Sunday, June 09, 2002

Nets hope familiar surroundings help Martin, Van Horn

AP Sports Writer

        EAST RUTHERFORD, N.J. — The Nets arrived back in New Jersey early Saturday, hoping familiar territory would help turn around their spotty play in the NBA Finals.

        No one needs different surroundings more than Kenyon Martin and Keith Van Horn, who were practically invisible in Los Angeles' 106-83 victory in Game 2 Friday night and have no idea why their shots couldn't fall in the Staples Center.

        “I haven't noticed anything different, the basket is still 10 feet high and rim is the same circumference,” said Van Horn, who scored nine points in Game 2. “We just need to knock down shots, be more aggressive going to the hoop and attacking them and getting them in foul trouble.”

        Neither New Jersey forward has done much of that this series and will need to if the Nets have any chance of climbing out if the 0-2 hole in the best-of-seven series. Game 3 is Sunday night.
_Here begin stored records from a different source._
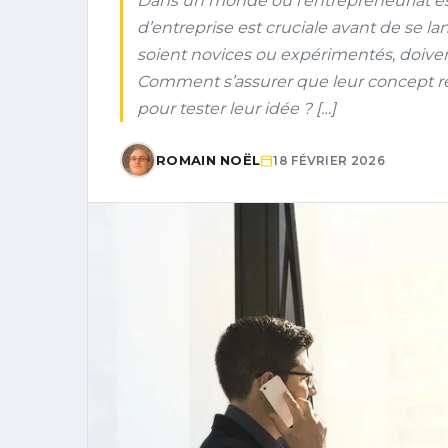
Dans un monde où l’entrepreneuriat est 
d’entreprise est cruciale avant de se la
soient novices ou expérimentés, doiven
Comment s’assurer que leur concept rép
pour tester leur idée ? […]
ROMAIN NOËL
18 FÉVRIER 2026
        Martin, New Jersey's leading scorer during the regular season, shot 2-for-8 in Game 2, scored six points and had as many fouls (five) as rebounds. In the Nets' two losses, he has a total of 11 rebounds and has shot just 30 percent.

        Van Horn has been no better, combining to shoot 8-for-23 with just 14 rebounds in the two games.

        Lakers coach Phil Jackson thought the poor play of New Jersey's frontcourt contributed to the Game 2 loss, but he expected the two forwards to pick it up in their own arena.

        “They were hampered by Martin being in foul trouble ... and Van Horn didn't have a good shooting night,” Jackson said. “There's a lot of things they can do at home. They feed off their home crowd, play well on their home court. We still have to touch and feel them and feel the game they play on their home court.”


        WHERE'S LUCIOUS? The Nets are also wondering what has happened to Lucious Harris, their offensive answer off the bench for so much of the regular season and the first three rounds of the playoffs.

        He's disappeared in the Finals, with his 0-for-9 Game 2 performance dropping him to 1-of-14 through two games.

        “Lucious Harris, he's a big part of our success,” said Nets coach Byron Scott. “We need him to get back to playing the way he's capable and knocking down shots.”

        Harris is hoping the shift in venues will help him find his shooting touch.

        “I'm still shooting the same way, they're just not going in,” he said. “Please, let's get out of here. Right now. Please, let's go back home and come Game 3, we still have a chance.”


        HISTORY ON LA'S SIDE: The Lakers know they are going to New Jersey with history on their side: Since the NBA went to the 2-3-2 format for the Finals, the home team has never won all three of the middle games.

        With Los Angeles needing just two wins to wrap up their third consecutive title, Jackson knows the Lakers could end the season in New Jersey this week.

        “We know what history means for us,” Jackson said. “Taking a 2-0 lead into New Jersey, it's going to be difficult for them to pull off a feat that's never been done.”

        Road teams have swept the middle three games before and Jackson's teams have done it twice — last season in Philadelphia and in 1991 when the Chicago Bulls won three straight against the Lakers.

        Also working in their favor is that 23 of the 25 teams who have taken a 2-0 lead in the Finals have gone on to win the championship.

        The last team to lose the first two games then rebound to win the title was the 1977 Portland Trailblazers, who dropped the first two games to Philadelphia before winning four straight.

        Still, Jackson is refusing to call the series over.

        “We haven't done anything yet,” he said. “We established the fact that we can win on our home court. Until someone loses on their court, this series is still tit-for-tat, so to speak.”